How to generate a sequence using inputs_embeds instead of input_ids?

Hello, I am struggling with generating a sequence of tokens using model.generate() with inputs_embeds.
For my research, I have to use inputs_embeds (word embedding vectors) instead of input_ids (token indices) as an input to the GPT2 model.
I want to employ model.generate() which is a convenient tool for generating a sequence of tokens, but there is no argument for inputs_embeds. I tried to edit " transformers.generation_utils", but it was not easy to figure out which lines I should change.

Is there any idea that I can easily generate tokens with default settings for hyper-paremeters as in model.generate()? If there is any idea, help me please.

5 Likes

Were you able to figure something out for this ? My needs are similar. I’m using BART model

1 Like

@StackSmasher,

consider you have the tensor inputs_embeds which I believe will be in the shape of (batch_size, seq_length, dim), or If you have a hidden_state in the shape of (batch_size, dim) just unsqueeze(dim=1) it to become (batch_size,1,dim)

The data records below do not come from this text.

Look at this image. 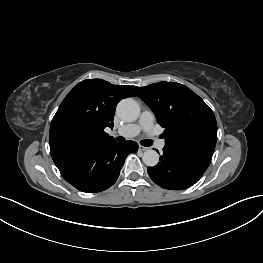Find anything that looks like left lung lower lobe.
<instances>
[{
    "mask_svg": "<svg viewBox=\"0 0 263 263\" xmlns=\"http://www.w3.org/2000/svg\"><path fill=\"white\" fill-rule=\"evenodd\" d=\"M209 160L163 148L155 167H148L150 178L160 187L182 190L194 185L210 165Z\"/></svg>",
    "mask_w": 263,
    "mask_h": 263,
    "instance_id": "left-lung-lower-lobe-1",
    "label": "left lung lower lobe"
}]
</instances>
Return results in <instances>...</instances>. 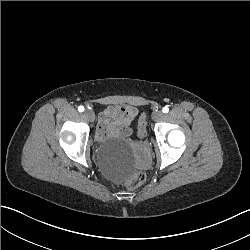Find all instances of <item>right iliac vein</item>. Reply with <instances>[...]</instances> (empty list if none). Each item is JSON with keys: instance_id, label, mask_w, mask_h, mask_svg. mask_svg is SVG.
Masks as SVG:
<instances>
[{"instance_id": "obj_1", "label": "right iliac vein", "mask_w": 250, "mask_h": 250, "mask_svg": "<svg viewBox=\"0 0 250 250\" xmlns=\"http://www.w3.org/2000/svg\"><path fill=\"white\" fill-rule=\"evenodd\" d=\"M83 116L90 120V121H93L94 120V113L90 110H86L84 113H83Z\"/></svg>"}]
</instances>
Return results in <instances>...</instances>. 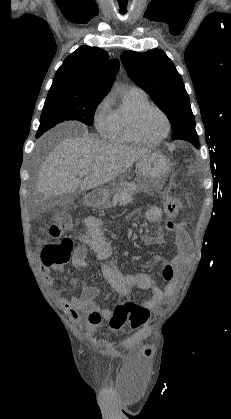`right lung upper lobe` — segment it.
Returning a JSON list of instances; mask_svg holds the SVG:
<instances>
[{"mask_svg":"<svg viewBox=\"0 0 231 419\" xmlns=\"http://www.w3.org/2000/svg\"><path fill=\"white\" fill-rule=\"evenodd\" d=\"M117 59H109L100 48L81 46L58 68L50 90H68L76 96L105 97L119 70Z\"/></svg>","mask_w":231,"mask_h":419,"instance_id":"right-lung-upper-lobe-1","label":"right lung upper lobe"}]
</instances>
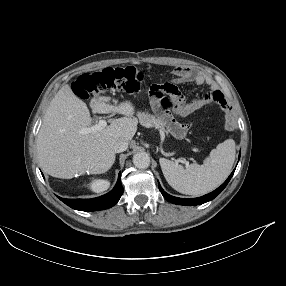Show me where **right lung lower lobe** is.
<instances>
[{"label":"right lung lower lobe","instance_id":"obj_1","mask_svg":"<svg viewBox=\"0 0 286 286\" xmlns=\"http://www.w3.org/2000/svg\"><path fill=\"white\" fill-rule=\"evenodd\" d=\"M122 193H123V187L119 176L114 189L103 196L93 199H64L61 197L58 198L61 201H63L66 205L75 210L98 211V210L108 209L114 206L119 201Z\"/></svg>","mask_w":286,"mask_h":286}]
</instances>
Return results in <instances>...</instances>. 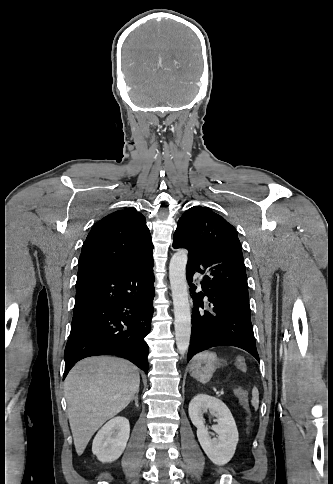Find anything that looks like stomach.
<instances>
[{
	"instance_id": "1",
	"label": "stomach",
	"mask_w": 333,
	"mask_h": 484,
	"mask_svg": "<svg viewBox=\"0 0 333 484\" xmlns=\"http://www.w3.org/2000/svg\"><path fill=\"white\" fill-rule=\"evenodd\" d=\"M222 360L213 352L205 351L196 355L190 365L191 376L201 383L208 382Z\"/></svg>"
}]
</instances>
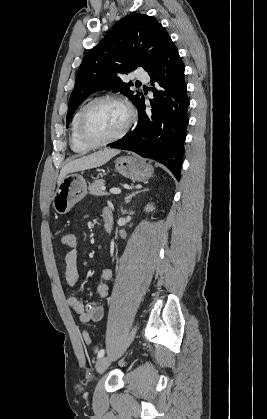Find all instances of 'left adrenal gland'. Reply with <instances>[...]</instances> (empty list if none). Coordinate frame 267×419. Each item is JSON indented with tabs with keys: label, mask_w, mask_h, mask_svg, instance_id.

Then smoothly u can achieve the desired output by:

  • create an attention mask (batch_size, seq_len)
  • create decoder_input_ids (batch_size, 1)

tracing these two parameters, leads to two functions below:

attention mask you are already familiar with it.

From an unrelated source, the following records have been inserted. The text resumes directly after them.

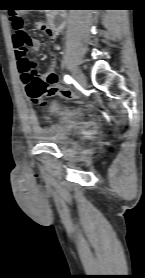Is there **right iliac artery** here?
I'll list each match as a JSON object with an SVG mask.
<instances>
[{"mask_svg":"<svg viewBox=\"0 0 145 278\" xmlns=\"http://www.w3.org/2000/svg\"><path fill=\"white\" fill-rule=\"evenodd\" d=\"M64 81L67 83V84H71L74 82L73 78L69 75H65L64 76Z\"/></svg>","mask_w":145,"mask_h":278,"instance_id":"1","label":"right iliac artery"}]
</instances>
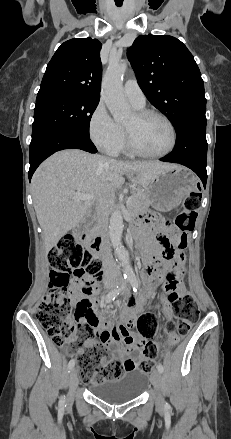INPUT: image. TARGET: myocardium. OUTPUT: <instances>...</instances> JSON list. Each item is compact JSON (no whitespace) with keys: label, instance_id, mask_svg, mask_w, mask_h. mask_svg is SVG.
<instances>
[{"label":"myocardium","instance_id":"myocardium-1","mask_svg":"<svg viewBox=\"0 0 231 439\" xmlns=\"http://www.w3.org/2000/svg\"><path fill=\"white\" fill-rule=\"evenodd\" d=\"M136 115L138 118L143 119L149 116H155L158 117L160 119H162L167 126L170 129L171 132V143L169 145V147L160 152V153H146L143 152L142 150H140L136 144L133 141L132 138V134L129 131L128 128H124V133H125V144L127 149L129 150L130 153H132L135 156L141 157V158H146V159H157V158H162L167 156L168 154H170L176 147L177 144V131L176 128L173 124V122L170 120V118H168L165 114H163L162 112H159L157 110H153V109H139L136 111Z\"/></svg>","mask_w":231,"mask_h":439}]
</instances>
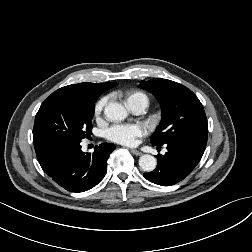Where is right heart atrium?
<instances>
[{"instance_id":"1","label":"right heart atrium","mask_w":252,"mask_h":252,"mask_svg":"<svg viewBox=\"0 0 252 252\" xmlns=\"http://www.w3.org/2000/svg\"><path fill=\"white\" fill-rule=\"evenodd\" d=\"M106 103H107L106 97L101 98L99 101H97V103L95 104V107H94L95 117H99L102 114Z\"/></svg>"}]
</instances>
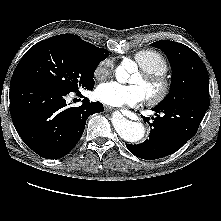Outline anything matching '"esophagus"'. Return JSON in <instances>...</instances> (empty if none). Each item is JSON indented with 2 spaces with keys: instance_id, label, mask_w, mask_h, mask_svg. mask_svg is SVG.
Listing matches in <instances>:
<instances>
[{
  "instance_id": "34e87169",
  "label": "esophagus",
  "mask_w": 221,
  "mask_h": 221,
  "mask_svg": "<svg viewBox=\"0 0 221 221\" xmlns=\"http://www.w3.org/2000/svg\"><path fill=\"white\" fill-rule=\"evenodd\" d=\"M113 108L111 106H105V111L109 112L111 111Z\"/></svg>"
}]
</instances>
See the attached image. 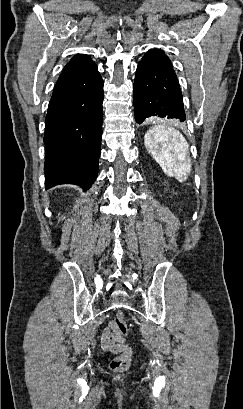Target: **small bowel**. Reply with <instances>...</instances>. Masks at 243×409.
Returning a JSON list of instances; mask_svg holds the SVG:
<instances>
[{
    "label": "small bowel",
    "mask_w": 243,
    "mask_h": 409,
    "mask_svg": "<svg viewBox=\"0 0 243 409\" xmlns=\"http://www.w3.org/2000/svg\"><path fill=\"white\" fill-rule=\"evenodd\" d=\"M101 346L105 352L119 353L124 350V345L119 343V339L114 332L113 321L109 322L101 335Z\"/></svg>",
    "instance_id": "c3829d8e"
}]
</instances>
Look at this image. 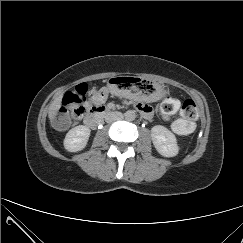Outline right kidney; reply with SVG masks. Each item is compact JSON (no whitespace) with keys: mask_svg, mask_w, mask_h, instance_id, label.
<instances>
[{"mask_svg":"<svg viewBox=\"0 0 243 243\" xmlns=\"http://www.w3.org/2000/svg\"><path fill=\"white\" fill-rule=\"evenodd\" d=\"M91 130L84 126L79 125L66 134L64 139V148L69 152L81 151L87 145Z\"/></svg>","mask_w":243,"mask_h":243,"instance_id":"right-kidney-1","label":"right kidney"}]
</instances>
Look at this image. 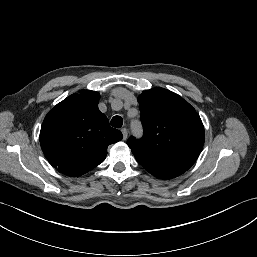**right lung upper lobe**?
Returning a JSON list of instances; mask_svg holds the SVG:
<instances>
[{"label":"right lung upper lobe","instance_id":"obj_1","mask_svg":"<svg viewBox=\"0 0 257 257\" xmlns=\"http://www.w3.org/2000/svg\"><path fill=\"white\" fill-rule=\"evenodd\" d=\"M99 98V93L90 90L72 94L43 121L41 148L51 165L65 175L87 173L104 161L110 144L123 138L99 111Z\"/></svg>","mask_w":257,"mask_h":257}]
</instances>
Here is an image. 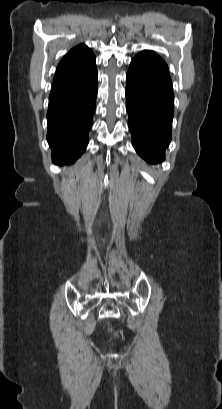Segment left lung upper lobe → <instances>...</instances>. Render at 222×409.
<instances>
[{"label": "left lung upper lobe", "instance_id": "obj_1", "mask_svg": "<svg viewBox=\"0 0 222 409\" xmlns=\"http://www.w3.org/2000/svg\"><path fill=\"white\" fill-rule=\"evenodd\" d=\"M129 70L172 85L167 64L153 51L145 50L136 55Z\"/></svg>", "mask_w": 222, "mask_h": 409}]
</instances>
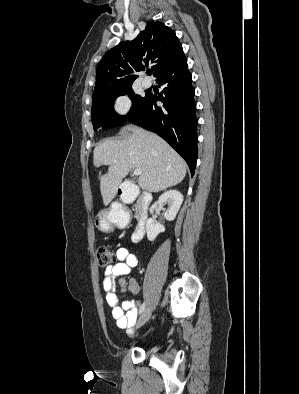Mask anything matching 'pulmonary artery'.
Instances as JSON below:
<instances>
[{"label":"pulmonary artery","mask_w":299,"mask_h":394,"mask_svg":"<svg viewBox=\"0 0 299 394\" xmlns=\"http://www.w3.org/2000/svg\"><path fill=\"white\" fill-rule=\"evenodd\" d=\"M142 85L145 88H150L152 86V82L149 79H144L143 82H142Z\"/></svg>","instance_id":"1"}]
</instances>
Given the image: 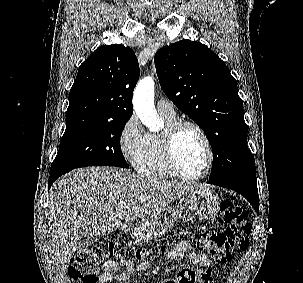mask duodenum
<instances>
[{
  "label": "duodenum",
  "mask_w": 303,
  "mask_h": 283,
  "mask_svg": "<svg viewBox=\"0 0 303 283\" xmlns=\"http://www.w3.org/2000/svg\"><path fill=\"white\" fill-rule=\"evenodd\" d=\"M132 224H131V222H127L126 224H125V227H128V228H132Z\"/></svg>",
  "instance_id": "obj_1"
}]
</instances>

decoder_input_ids it’s ones too (multiplied by config.decoder_start_token_ids).

wrapping it all:

generator = BartForConditionalGeneration.from_pretrained('facebook/bart-base')
inputs_embeds = # a 3D tensor, [batch, seq_length, dim]
attention_mask = torch.ones(inputs_embeds.shape[:2], dtype=torch.long)
decoder_input_ids = torch.ones((inputs_embeds.shape[0], 1), dtype=torch.long)*generator.config.decoder_start_token_id
output_ids = generator.generate(attention_mask=attention_mask, decoder_input_ids=decoder_input_ids, inputs_embeds=inputs_embeds, max_length=100,num_beams=4)

3 Likes

Hey thanks a lot for the reply and it works nice !
Slight clarification, would I need to set decoder_input_ids when I’m training the said model using inputs_embeds as well ?

For BART, you can use encoder_outputs, which you should get from the encoder part of BART model.